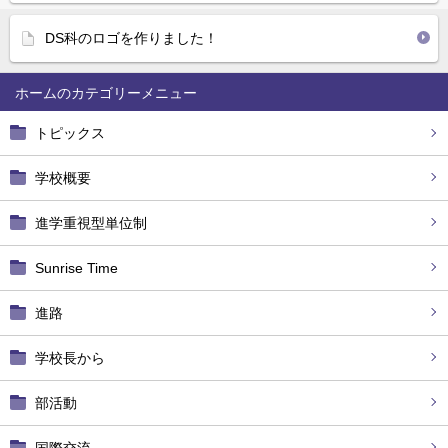
DS科のロゴを作りました！
ホーム
トピックス
学校概要
進学重視型単位制
Sunrise Time
進路
学校長から
部活動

▶ AIM OF THE EXERCISE
All entries above must be repeated exactly; pictures are to be left out.

▶ SOLUTION
DS科のロゴを作りました！
ホーム
トピックス
学校概要
進学重視型単位制
Sunrise Time
進路
学校長から
部活動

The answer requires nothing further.